Um elemento central deste treinamento para um ator britânico, e algo que Holden diz “diferente (LAMDA) do que as pessoas podem experimentar nos EUA”, é o foco no conjunto.

“Desde muito cedo, os nossos alunos compreendem o que significa trabalhar em conjunto e como projeto, como a sua aprendizagem pode ser melhorada estando abertos aos outros, compreendendo os outros e como o todo é mais forte do que o indivíduo”, afirma. Os graduados da LAMDA, afirma ele, são frequentemente identificados na indústria, “pela sua capacidade de trabalhar em conjunto e criar esse espírito de conjunto nos ensaios e, finalmente, na produção”.

Depois, há outra instituição de atuação célebre e estabelecida há muito tempo em Londres, a RADA. Embora possa não ter sua própria base americana dedicada, tem um programa curto de cursos, incluindo uma “prática de atuação” intensiva de cinco dias em Nova York.

Mas nem tudo é um tráfego de mão única quando se trata de transferência de conhecimento. Uma das coisas que Marcus, de Bow Street, diz que ficou encantado em aprender sobre a cultura americana é que eles “nunca param de treinar”, em comparação com a Europa, onde “é tradicionalmente como se eu tivesse feito três anos, estou pronto para ir”. É por isso que um dia aberto na escola em 26 de julho, antes do lançamento em setembro, dará as boas-vindas a todos da indústria cinematográfica – incluindo não-atores que possam estar procurando uma reciclagem.

Quer gostem do “Método Gary Grenell” de Bow Street ou do enfoque conjunto da LAMDA, é claro que o principal objectivo para a maioria dos estudantes norte-americanos que se candidatam a estas escolas é melhorar as suas hipóteses de emprego – potencialmente arrebatando um papel americano de alto perfil debaixo do nariz de uma estrela britânica ou irlandesa “atacante”.

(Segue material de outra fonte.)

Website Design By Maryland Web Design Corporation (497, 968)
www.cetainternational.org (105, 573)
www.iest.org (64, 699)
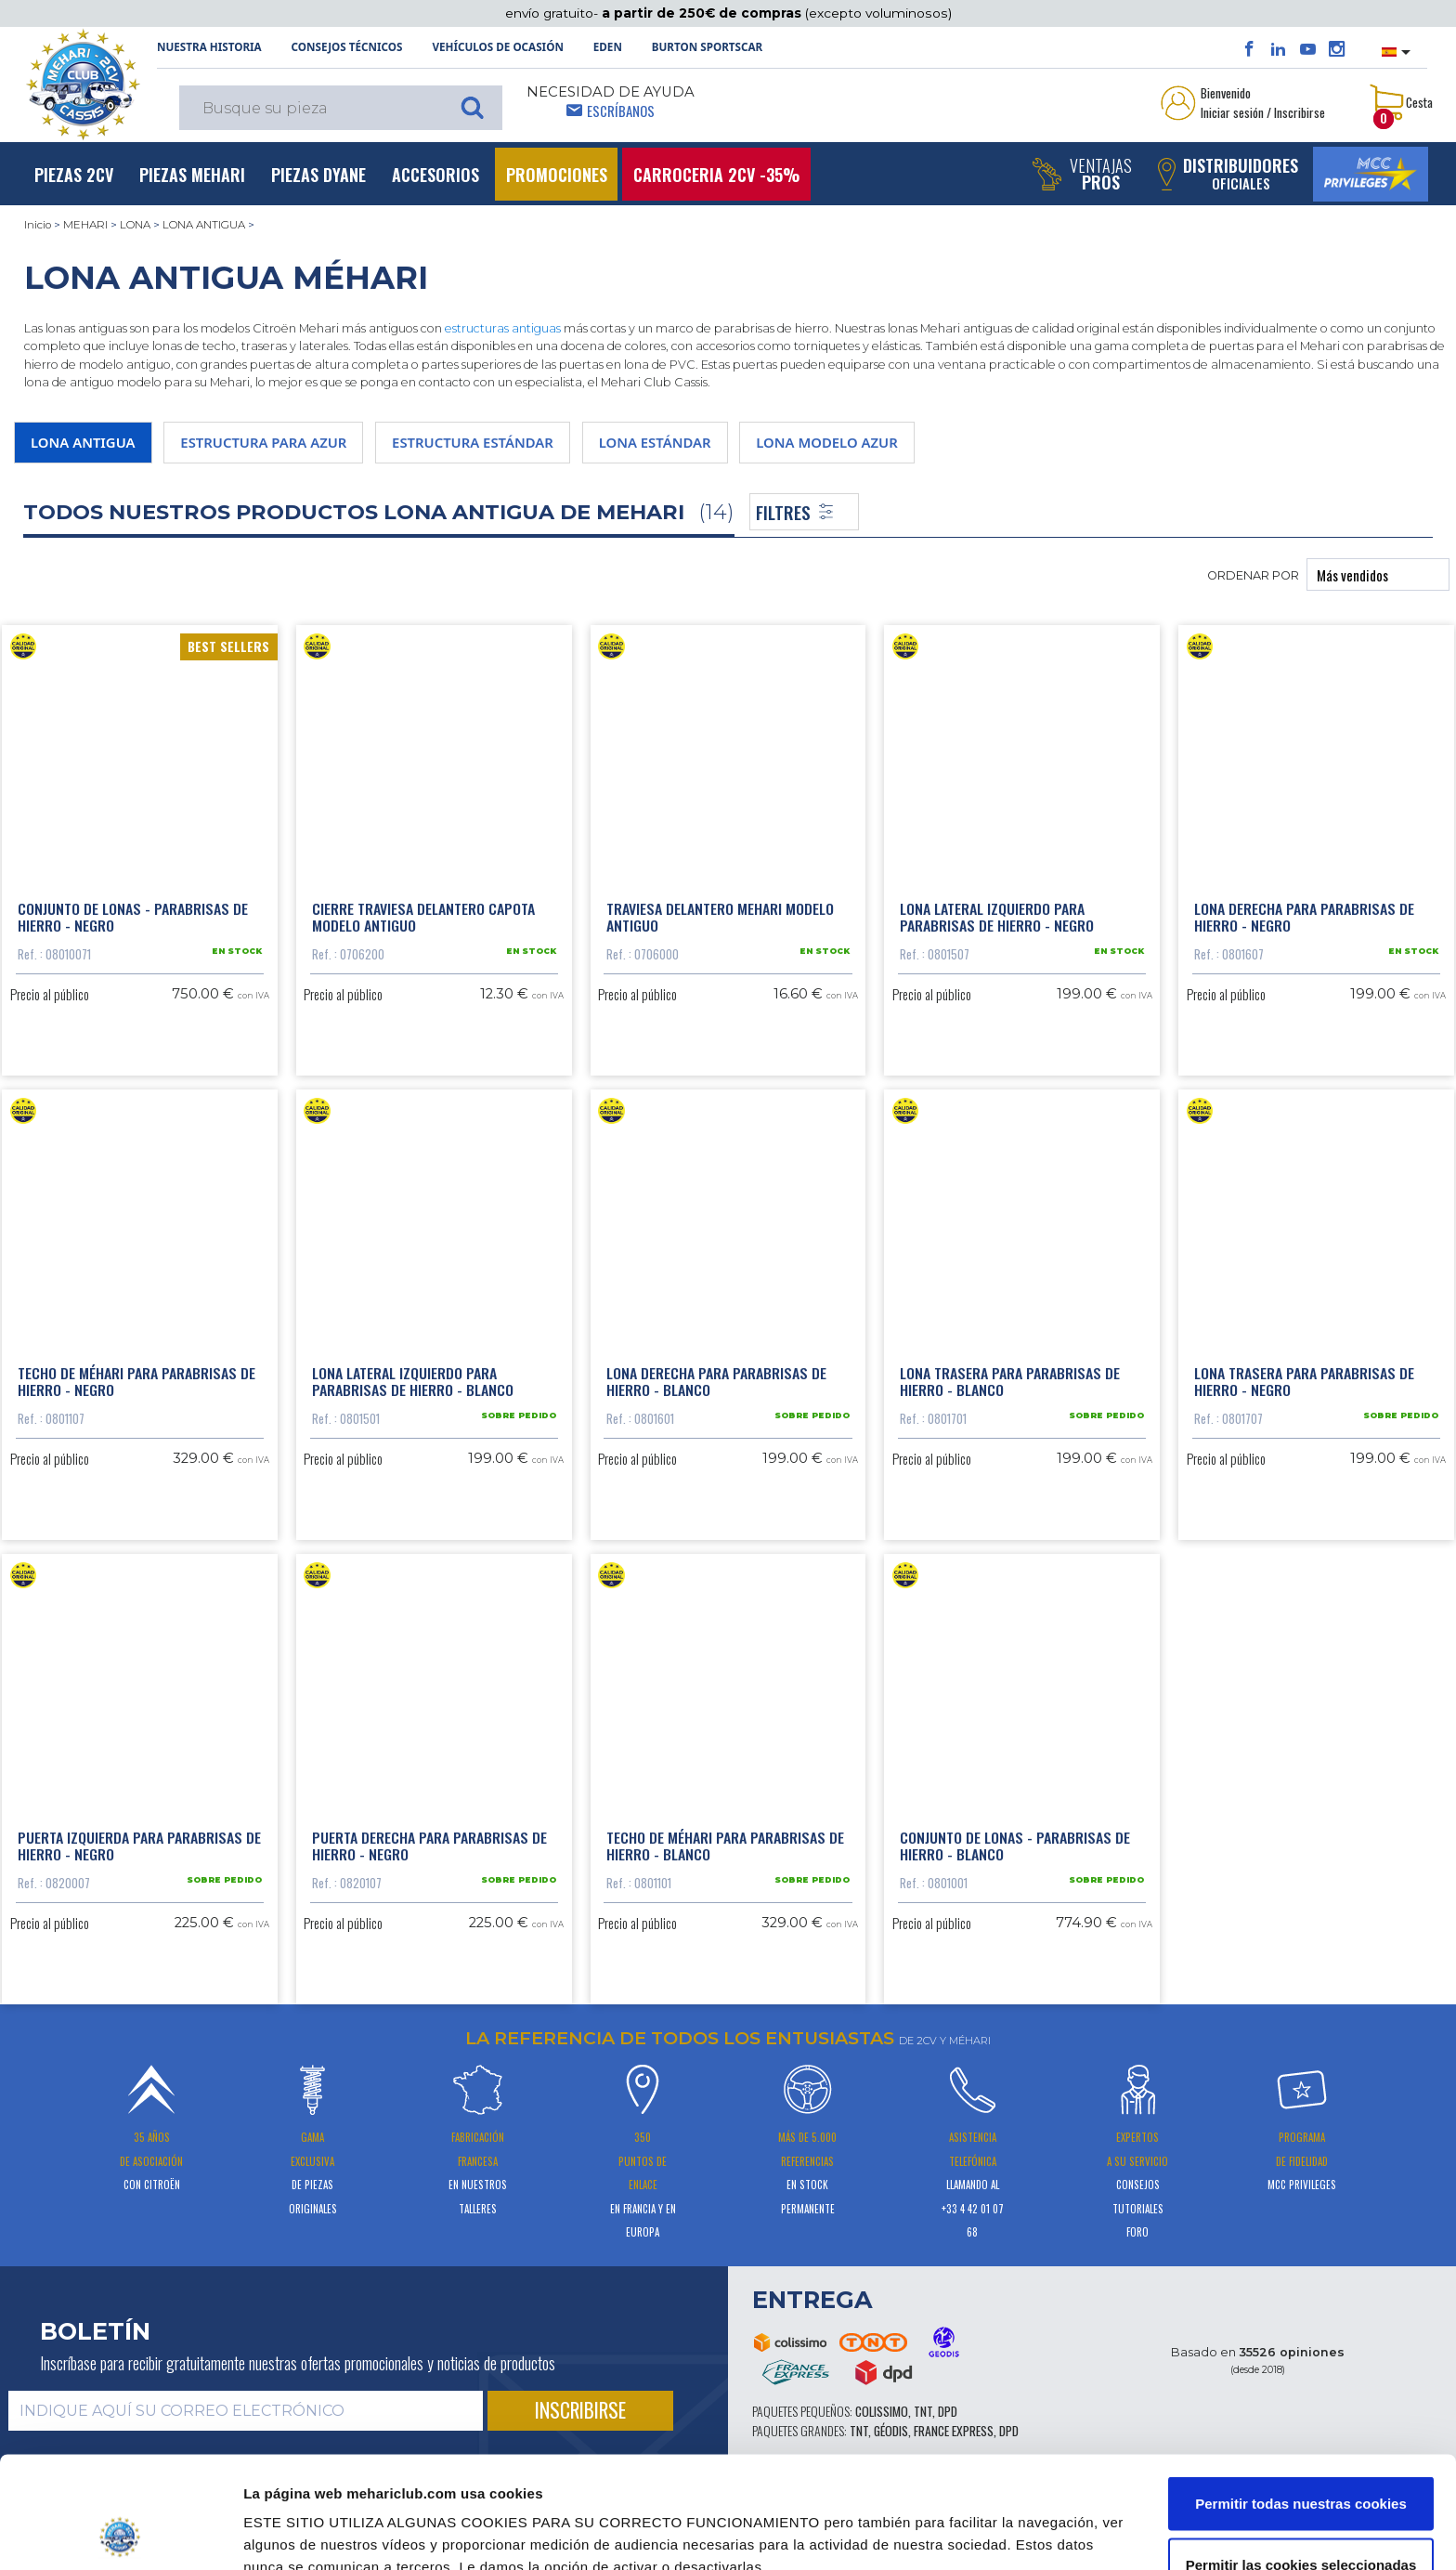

Marcus aponta para o sucesso dos ex-alunos irlandeses de Bow Street, liderados por Keoghan, mas incluindo novas estrelas como Peter Claffey, um ex-jogador profissional de rugby que se aposentou do esporte, matriculado na Academia, logo se juntou ao elenco de The Bad Sisters e agora é mais conhecido por seu papel principal como Sir Duncan, o Alto, em The Seven Knights of Self.

“Mas também temos dois Ringos e um John”, diz ele, observando que, além de Keoghan interpretar o baterista dos Beatles, Ringo Starr, em quatro cinebiografias de Sam Mendes, o graduado Louis McCartney – vencedor do Tony do ano passado por Stranger Things: The First Shadow – acaba de ser escalado como músico no drama da BBC, que também é estrelado por Hamburgo. Lennon.

“Então, de repente, isso realmente nos atingiu”, diz Marcus. “E esse é o nosso novo lema: nossos graduados trabalham.”